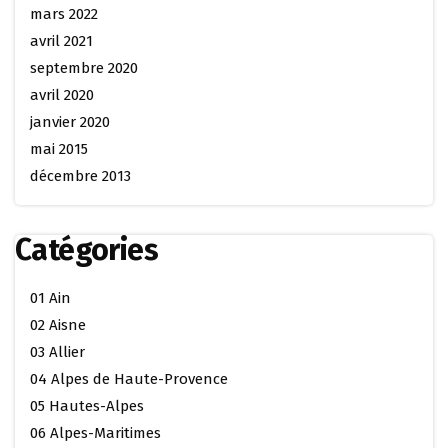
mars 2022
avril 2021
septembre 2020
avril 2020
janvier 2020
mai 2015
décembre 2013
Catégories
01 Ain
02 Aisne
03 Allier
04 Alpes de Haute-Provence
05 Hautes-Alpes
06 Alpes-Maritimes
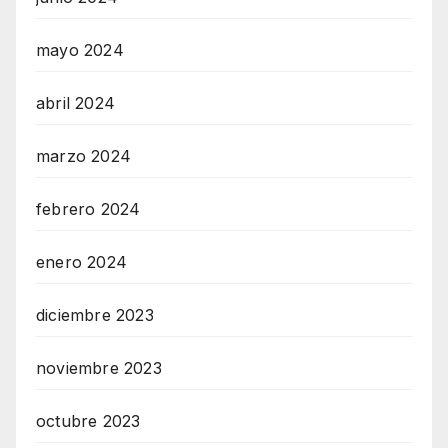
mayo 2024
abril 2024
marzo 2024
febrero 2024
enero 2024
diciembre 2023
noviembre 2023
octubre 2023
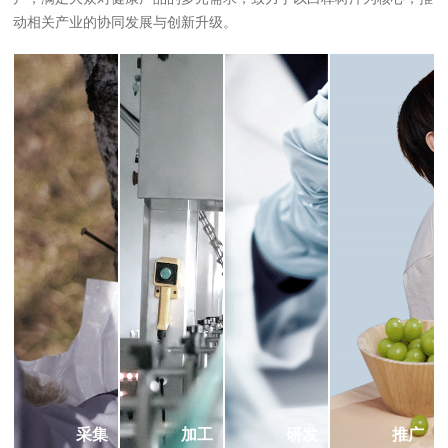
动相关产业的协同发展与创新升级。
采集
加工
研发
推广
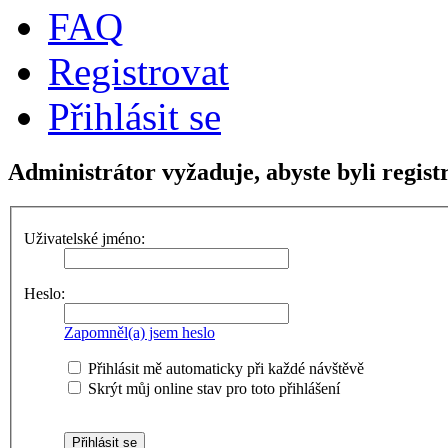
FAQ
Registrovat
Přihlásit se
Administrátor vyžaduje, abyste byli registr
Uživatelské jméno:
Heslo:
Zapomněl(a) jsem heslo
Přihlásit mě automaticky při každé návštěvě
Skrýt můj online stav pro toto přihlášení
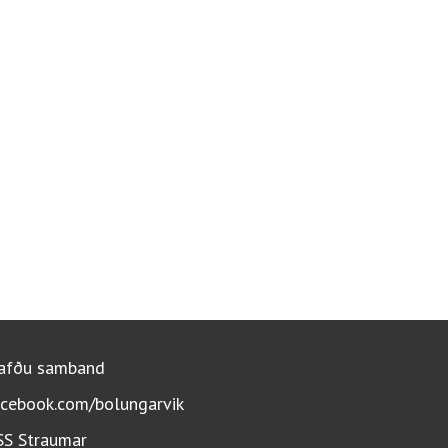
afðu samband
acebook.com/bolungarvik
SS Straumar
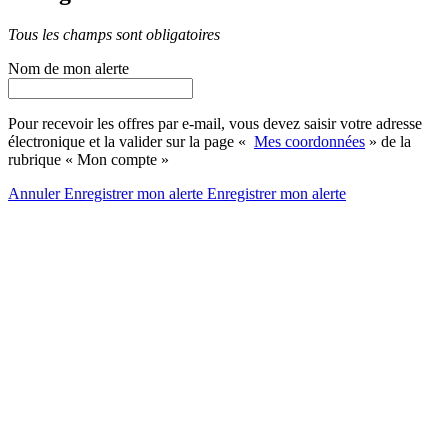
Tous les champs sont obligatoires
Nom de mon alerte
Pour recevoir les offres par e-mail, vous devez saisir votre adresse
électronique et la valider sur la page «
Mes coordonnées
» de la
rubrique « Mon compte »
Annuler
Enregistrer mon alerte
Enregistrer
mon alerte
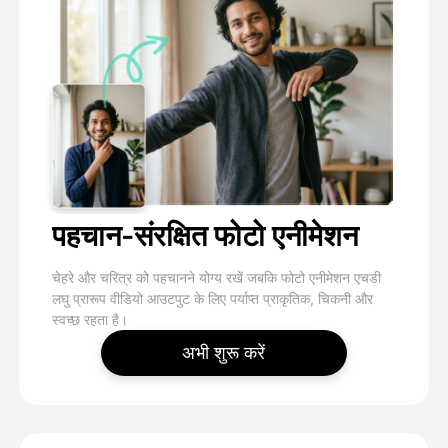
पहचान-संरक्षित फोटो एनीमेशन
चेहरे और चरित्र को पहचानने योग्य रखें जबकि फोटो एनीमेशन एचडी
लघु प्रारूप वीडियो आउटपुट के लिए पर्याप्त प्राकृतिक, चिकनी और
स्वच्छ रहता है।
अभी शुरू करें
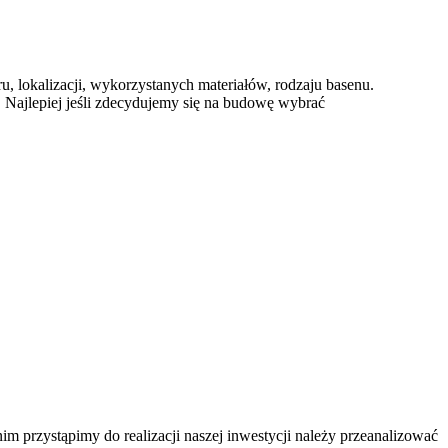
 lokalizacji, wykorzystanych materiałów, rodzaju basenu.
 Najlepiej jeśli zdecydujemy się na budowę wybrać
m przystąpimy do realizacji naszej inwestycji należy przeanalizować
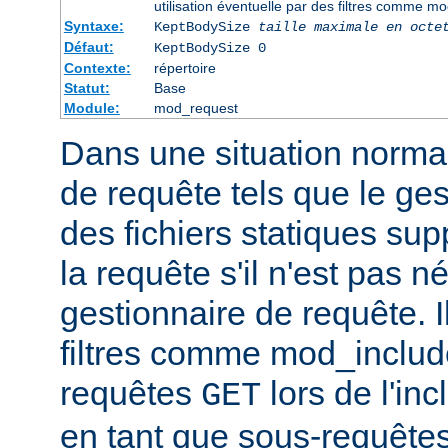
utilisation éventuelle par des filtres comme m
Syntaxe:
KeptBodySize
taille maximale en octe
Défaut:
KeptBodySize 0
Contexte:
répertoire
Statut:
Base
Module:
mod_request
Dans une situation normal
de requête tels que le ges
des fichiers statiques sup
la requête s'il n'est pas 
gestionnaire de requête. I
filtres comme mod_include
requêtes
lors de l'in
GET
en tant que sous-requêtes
----------------------------------------
**Problem details:**
Return the lines above exactly; the images are not part of the copy.

**Expected answer:**
mars 2022
avril 2021
septembre 2020
avril 2020
janvier 2020
mai 2015
décembre 2013
Catégories
01 Ain
02 Aisne
03 Allier
04 Alpes de Haute-Provence
05 Hautes-Alpes
06 Alpes-Maritimes
mayo 2024
abril 2024
marzo 2024
febrero 2024
enero 2024
diciembre 2023
noviembre 2023
octubre 2023
动相关产业的协同发展与创新升级。
采集
加工
研发
推广
FAQ
Registrovat
Přihlásit se
Administrátor vyžaduje, abyste byli registr
Uživatelské jméno:
Heslo:
Zapomněl(a) jsem heslo
Přihlásit mě automaticky při každé návštěvě
Skrýt můj online stav pro toto přihlášení
afðu samband
acebook.com/bolungarvik
SS Straumar
Tous les champs sont obligatoires
Nom de mon alerte
Pour recevoir les offres par e-mail, vous devez saisir votre adresse
électronique et la valider sur la page «
Mes coordonnées
» de la
rubrique « Mon compte »
Annuler
Enregistrer mon alerte
Enregistrer
mon alerte
पहचान-संरक्षित फोटो एनीमेशन
चेहरे और चरित्र को पहचानने योग्य रखें जबकि फोटो एनीमेशन एचडी
लघु प्रारूप वीडियो आउटपुट के लिए पर्याप्त प्राकृतिक, चिकनी और
स्वच्छ रहता है।
अभी शुरू करें
 lokalizacji, wykorzystanych materiałów, rodzaju basenu.
 Najlepiej jeśli zdecydujemy się na budowę wybrać
m przystąpimy do realizacji naszej inwestycji należy przeanalizować
utilisation éventuelle par des filtres comme m
Syntaxe:
KeptBodySize
taille maximale en octe
Défaut:
KeptBodySize 0
Contexte:
répertoire
Statut:
Base
Module:
mod_request
Dans une situation normal
de requête tels que le ges
des fichiers statiques sup
la requête s'il n'est pas 
gestionnaire de requête. I
filtres comme mod_include
requêtes
lors de l'in
GET
en tant que sous-requêtes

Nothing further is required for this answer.